The Sakai announcement is bigger than a single series, as IDW says it plans to bring all 35 years of his Usagi Yojimbo stories into new collected editions–the black and white comic will be in full color for the first time–and new stories are being prepared.  Beginning in June, a three-part story set again in the Edo period in 17th century Japan finds Usagi “embroiled in a puppet drama where the players are not quite what they seem.”  According to Sakai, “Bunraku (Japanese puppetry) captures many elements that make the world of Usagi Yojimbo unique: an adventure filled with Japanese culture, folklore, and history.  It also features the return of a long-awaited fan favorite character and Yokai (Japanese supernatural creatures).”  Usagi Yojimbo #1 will be released in a main cover by Sakai, plus variants by Daniel Warren Johnson (Murder Falcon), Kevin Eastman (Teenage Mutant Ninja Turtles), and comics legend Walt Simonson.

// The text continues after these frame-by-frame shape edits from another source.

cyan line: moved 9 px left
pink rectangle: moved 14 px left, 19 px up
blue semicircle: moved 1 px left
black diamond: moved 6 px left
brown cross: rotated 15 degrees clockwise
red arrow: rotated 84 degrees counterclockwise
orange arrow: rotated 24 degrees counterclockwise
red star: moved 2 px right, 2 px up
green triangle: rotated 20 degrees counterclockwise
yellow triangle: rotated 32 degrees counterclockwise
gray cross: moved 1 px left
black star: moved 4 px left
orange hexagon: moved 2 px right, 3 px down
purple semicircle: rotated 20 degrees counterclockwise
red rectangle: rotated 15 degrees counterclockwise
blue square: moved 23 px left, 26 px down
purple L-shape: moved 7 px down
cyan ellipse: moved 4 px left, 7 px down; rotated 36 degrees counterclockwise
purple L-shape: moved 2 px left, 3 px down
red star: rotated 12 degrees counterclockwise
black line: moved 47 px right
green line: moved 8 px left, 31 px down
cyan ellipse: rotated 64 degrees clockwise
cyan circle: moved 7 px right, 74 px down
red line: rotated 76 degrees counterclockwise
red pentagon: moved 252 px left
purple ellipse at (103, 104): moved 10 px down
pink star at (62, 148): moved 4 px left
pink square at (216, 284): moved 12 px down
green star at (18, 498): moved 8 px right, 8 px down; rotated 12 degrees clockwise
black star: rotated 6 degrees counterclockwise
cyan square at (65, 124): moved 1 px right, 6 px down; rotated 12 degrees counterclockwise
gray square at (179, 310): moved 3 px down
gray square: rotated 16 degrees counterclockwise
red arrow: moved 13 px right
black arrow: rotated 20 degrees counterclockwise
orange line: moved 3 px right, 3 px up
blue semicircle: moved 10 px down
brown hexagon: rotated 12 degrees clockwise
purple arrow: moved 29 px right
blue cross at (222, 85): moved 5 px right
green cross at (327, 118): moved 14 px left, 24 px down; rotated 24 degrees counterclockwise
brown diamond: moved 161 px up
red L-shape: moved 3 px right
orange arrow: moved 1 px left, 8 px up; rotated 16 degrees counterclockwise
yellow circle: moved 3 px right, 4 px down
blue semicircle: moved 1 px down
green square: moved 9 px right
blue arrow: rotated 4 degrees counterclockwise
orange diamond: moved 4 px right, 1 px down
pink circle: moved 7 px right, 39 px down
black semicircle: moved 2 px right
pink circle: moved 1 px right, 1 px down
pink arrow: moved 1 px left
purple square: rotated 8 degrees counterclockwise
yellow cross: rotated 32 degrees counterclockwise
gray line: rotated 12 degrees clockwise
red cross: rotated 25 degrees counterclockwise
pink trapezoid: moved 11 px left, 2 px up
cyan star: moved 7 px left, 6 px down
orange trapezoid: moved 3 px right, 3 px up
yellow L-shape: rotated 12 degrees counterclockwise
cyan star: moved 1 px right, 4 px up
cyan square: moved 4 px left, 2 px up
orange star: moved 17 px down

IDW returns to Clue tie-in mysteries with CLUE: Candlestick, a three-issue comic book miniseries launching in May. “Rife with puzzles, secrets, and lies, and everyone’s a suspect,” the series will be created by animator Dash Shaw writing, illustrative, coloring, and lettering a new Clue mystery.  Check out a preview of the new Clue series below, courtesy of IDW Publishing.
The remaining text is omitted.